+++ WORKING DATA

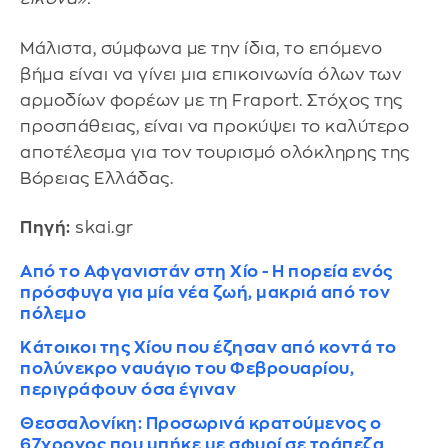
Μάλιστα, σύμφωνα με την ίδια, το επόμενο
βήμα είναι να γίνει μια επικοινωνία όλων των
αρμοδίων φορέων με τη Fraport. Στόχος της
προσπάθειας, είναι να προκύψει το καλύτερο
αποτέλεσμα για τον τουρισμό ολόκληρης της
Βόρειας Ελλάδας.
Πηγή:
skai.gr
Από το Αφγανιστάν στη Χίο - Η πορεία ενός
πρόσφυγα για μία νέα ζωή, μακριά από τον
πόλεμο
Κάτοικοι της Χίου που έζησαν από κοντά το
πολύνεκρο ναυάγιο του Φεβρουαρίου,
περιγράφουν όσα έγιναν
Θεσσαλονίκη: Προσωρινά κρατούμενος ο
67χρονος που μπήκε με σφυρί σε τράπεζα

++++++
+++ WORKING DATA

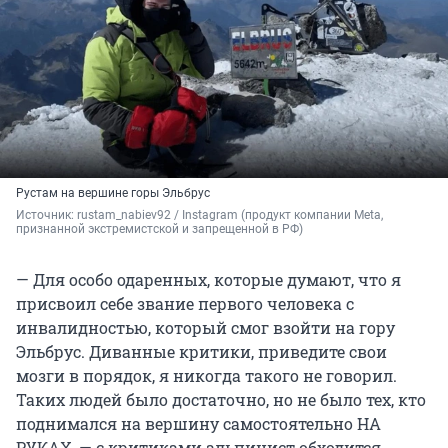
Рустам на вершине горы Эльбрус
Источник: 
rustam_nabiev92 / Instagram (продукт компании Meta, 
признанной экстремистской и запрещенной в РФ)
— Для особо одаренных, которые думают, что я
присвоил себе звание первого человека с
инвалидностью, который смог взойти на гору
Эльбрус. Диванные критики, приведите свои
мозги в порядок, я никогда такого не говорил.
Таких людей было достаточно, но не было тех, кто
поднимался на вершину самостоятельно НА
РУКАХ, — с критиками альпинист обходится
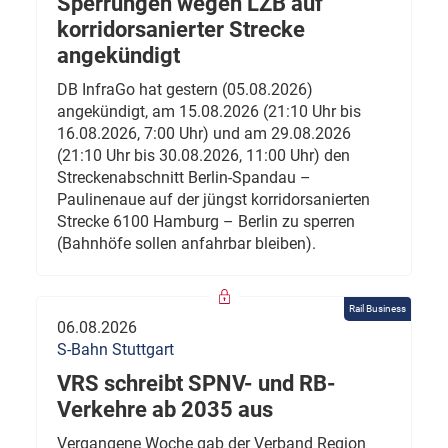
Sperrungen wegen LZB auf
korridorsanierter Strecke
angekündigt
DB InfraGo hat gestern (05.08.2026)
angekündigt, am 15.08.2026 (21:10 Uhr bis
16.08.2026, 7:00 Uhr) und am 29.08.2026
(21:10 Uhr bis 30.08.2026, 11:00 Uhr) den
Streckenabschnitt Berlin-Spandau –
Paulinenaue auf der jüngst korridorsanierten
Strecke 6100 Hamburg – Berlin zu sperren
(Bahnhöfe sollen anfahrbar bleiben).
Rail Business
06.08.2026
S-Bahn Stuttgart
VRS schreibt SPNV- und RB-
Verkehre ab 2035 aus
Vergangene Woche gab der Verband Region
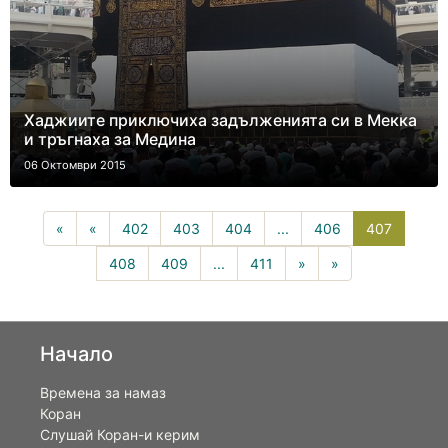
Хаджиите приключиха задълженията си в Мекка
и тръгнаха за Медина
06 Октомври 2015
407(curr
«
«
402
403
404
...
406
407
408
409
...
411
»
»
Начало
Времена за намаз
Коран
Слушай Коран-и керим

++++++
+++ WORKING DATA

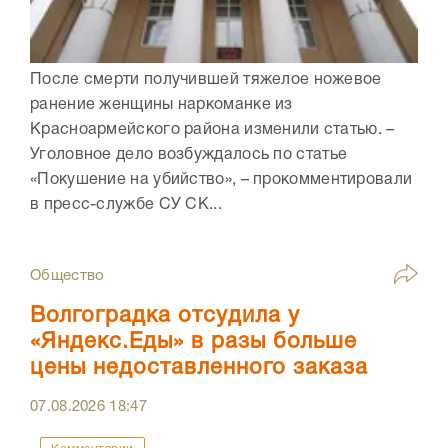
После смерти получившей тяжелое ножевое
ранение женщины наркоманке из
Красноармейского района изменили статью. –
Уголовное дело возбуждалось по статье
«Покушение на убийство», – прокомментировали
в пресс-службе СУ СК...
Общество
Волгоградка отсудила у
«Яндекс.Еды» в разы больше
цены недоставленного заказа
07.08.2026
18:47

++++++

Go through the entries and copy every line that has "είναι".

βήμα είναι να γίνει μια επικοινωνία όλων των
προσπάθειας, είναι να προκύψει το καλύτερο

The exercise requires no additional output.